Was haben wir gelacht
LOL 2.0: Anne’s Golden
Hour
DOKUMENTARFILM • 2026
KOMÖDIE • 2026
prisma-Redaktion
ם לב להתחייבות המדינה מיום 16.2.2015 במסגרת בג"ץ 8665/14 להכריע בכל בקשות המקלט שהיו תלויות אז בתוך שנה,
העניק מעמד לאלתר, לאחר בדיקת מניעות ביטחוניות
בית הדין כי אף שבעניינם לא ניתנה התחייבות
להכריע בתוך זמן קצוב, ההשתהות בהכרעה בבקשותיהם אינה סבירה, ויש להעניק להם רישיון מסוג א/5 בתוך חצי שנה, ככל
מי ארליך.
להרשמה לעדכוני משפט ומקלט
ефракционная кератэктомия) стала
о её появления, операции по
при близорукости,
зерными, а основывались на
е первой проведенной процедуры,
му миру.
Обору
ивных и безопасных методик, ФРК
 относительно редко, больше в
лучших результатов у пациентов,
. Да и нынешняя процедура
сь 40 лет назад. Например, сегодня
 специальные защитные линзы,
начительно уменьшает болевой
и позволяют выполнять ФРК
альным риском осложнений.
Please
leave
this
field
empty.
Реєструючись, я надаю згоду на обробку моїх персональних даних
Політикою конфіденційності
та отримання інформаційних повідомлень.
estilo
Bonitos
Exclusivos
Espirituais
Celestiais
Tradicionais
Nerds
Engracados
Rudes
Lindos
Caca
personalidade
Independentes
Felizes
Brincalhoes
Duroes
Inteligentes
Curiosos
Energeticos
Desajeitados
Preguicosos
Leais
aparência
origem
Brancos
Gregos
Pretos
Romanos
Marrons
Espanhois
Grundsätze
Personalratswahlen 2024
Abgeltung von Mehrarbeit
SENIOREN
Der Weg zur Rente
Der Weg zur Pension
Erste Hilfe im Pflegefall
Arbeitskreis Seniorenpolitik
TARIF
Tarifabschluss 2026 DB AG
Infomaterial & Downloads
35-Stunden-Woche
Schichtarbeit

--

Collect each line of the entries that has the word "בתוך", copying it in full.

ם לב להתחייבות המדינה מיום 16.2.2015 במסגרת בג"ץ 8665/14 להכריע בכל בקשות המקלט שהיו תלויות אז בתוך שנה,
להכריע בתוך זמן קצוב, ההשתהות בהכרעה בבקשותיהם אינה סבירה, ויש להעניק להם רישיון מסוג א/5 בתוך חצי שנה, ככל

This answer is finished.